Precious metals started the week positively, moved through the middle parts of the week in disappointing fashion, and ended the week on a positive note. For all intents and purposes, this week was a wash as metals did not finish too far from where they began. As we look ahead to the longer-term future, the fact of the matter is that precious metals are going to have a difficult time making any large gains that are able to be sustained. Even though we report, day after day, that investors are not expecting interest rates to move in the coming months, their investing activity suggests otherwise. Basically, so long as additional interest rate hikes are on the horizon, the Dollar is going to remain strong and precious metals will have a tough time moving forward.
US Economic Data Dealt This Week
These last 5 days of trading have brought about a decent bit of economic data from the US and elsewhere around the world. Though this may not be too surprising, it was reported that consumer prices during the month of March barely rose from the month before. Most were expecting a modest increase and this week’s data did well to prove those expectations wrong.
On the bright side of the US economic slate was the weekly jobless claims data, which came in far better than expected. Last week saw first-time claims for unemployment assistance fall by roughly 13,000, bringing the seasonally-adjusted average down to a comfortable 253,000. Not only were investors and market experts expecting the seasonally-adjusted average to climb to or above the 270,000 mark, they were also expecting a weekly increase. This is just one more sign that the US employment sector is still performing well. What’s more, it lends credence to the belief that interest rates are going to be hiked sometime in the near future—whether it be this month, next month, or in June. In fact, there are some people who think there is potential for 2 increases during that 3-month timeframe, however most people have their doubts about that.
IMF Lowers Global Growth Forecast
In an announcement that was not as shocking as it might have initially appeared, the International Monetary Fund spoke this week, lowering their initial projections for 2016 global growth. In December, the IMF said that it expected the wider global economy to grow by roughly 3.4% this year. Now, after a first-quarter that failed to really impress, those expectations have decreased.
Continued weakness on the part of China, lower crude oil prices, and, as a result of that, a particularly weak energy sector are all contributing factors to the IMF’s downgraded expectations. No one was exactly surprised by the IMF’s announcement and markets did not react as most thought they might. Throughout most of this week, in fact, both the US Dollar and global equities performed well. That is, of course, if you exclude energy equities, which once again did not have such a great 5-day trading session as one of the United States’ biggest energy companies applied for bankruptcy protection.

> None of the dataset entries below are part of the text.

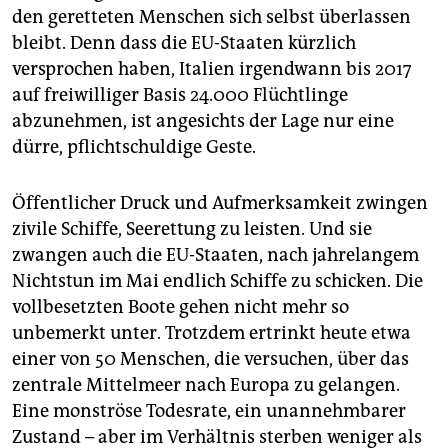
den geretteten Menschen sich selbst überlassen
bleibt. Denn dass die EU-Staaten kürzlich
versprochen haben, Italien irgendwann bis 2017
auf freiwilliger Basis 24.000 Flüchtlinge
abzunehmen, ist angesichts der Lage nur eine
dürre, pflichtschuldige Geste.
Öffentlicher Druck und Aufmerksamkeit zwingen
zivile Schiffe, Seerettung zu leisten. Und sie
zwangen auch die EU-Staaten, nach jahrelangem
Nichtstun im Mai endlich Schiffe zu schicken. Die
vollbesetzten Boote gehen nicht mehr so
unbemerkt unter. Trotzdem ertrinkt heute etwa
einer von 50 Menschen, die versuchen, über das
zentrale Mittelmeer nach Europa zu gelangen.
Eine monströse Todesrate, ein unannehmbarer
Zustand – aber im Verhältnis sterben weniger als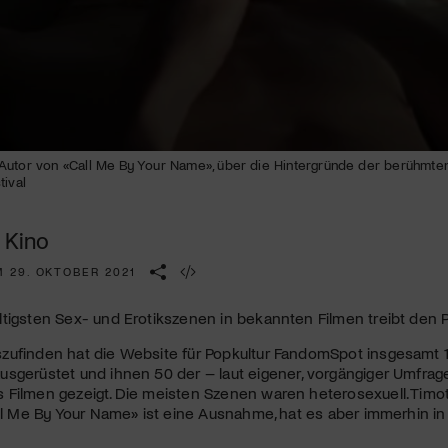
Kulturinstitution und unterstütze unsere Arbeit.
Mit deiner Mitgliedschaft erhältst du kostenlosen Zugang zu
diversen Kulturevents.
Jetzt Mitglied werden
utor von «Call Me By Your Name», über die Hintergründe der berühmten 
tival
 Kino
M 29. OKTOBER 2021
tigsten Sex- und Erotikszenen in bekannten Filmen treibt den 
zufinden hat die Website für Popkultur FandomSpot insgesamt 
sgerüstet und ihnen 50 der – laut eigener, vorgängiger Umfrage
 Filmen gezeigt. Die meisten Szenen waren heterosexuell. Tim
all Me By Your Name» ist eine Ausnahme, hat es aber immerhin in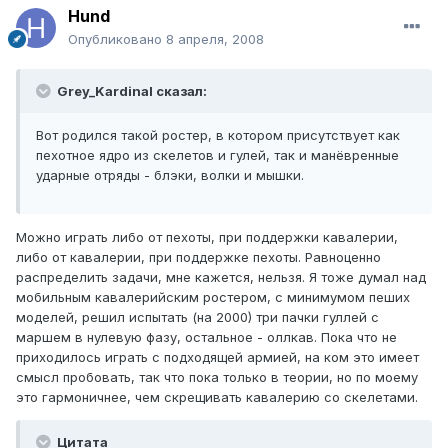
Hund
Опубликовано
8 апреля, 2008
Grey_Kardinal сказал:
Вот родился такой ростер, в котором присутствует как
пехотное ядро из скелетов и гулей, так и манёвренные
ударные отряды - блэки, волки и мышки.
Можно играть либо от пехоты, при поддержки кавалерии,
либо от кавалерии, при поддержке пехоты. Равноценно
распределить задачи, мне кажется, нельзя. Я тоже думал над
мобильным кавалерийским ростером, с минимумом пеших
моделей, решил испытать (на 2000) три пачки гуллей с
маршем в нулевую фазу, остальное - оллкав. Пока что не
приходилось играть с подходящей армией, на ком это имеет
смысл пробовать, так что пока только в теории, но по моему
это гармоничнее, чем скрещивать кавалерию со скелетами.
Цитата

As we look ahead to next week, we are inching ever-closer to the April meeting of the FOMC. There were a lot of comments made by members of the Fed over the past few weeks about what they think should be done to interest rates, and most are in favor of raising them sooner than later. The thing is, most of the people who were in favor of such a move have no voting power on the FOMC, and their opinions are little more than solitary, yet educated, opinions. Regardless, it will be interesting to see what the Fed has to say about the future of interest rates at this upcoming meeting.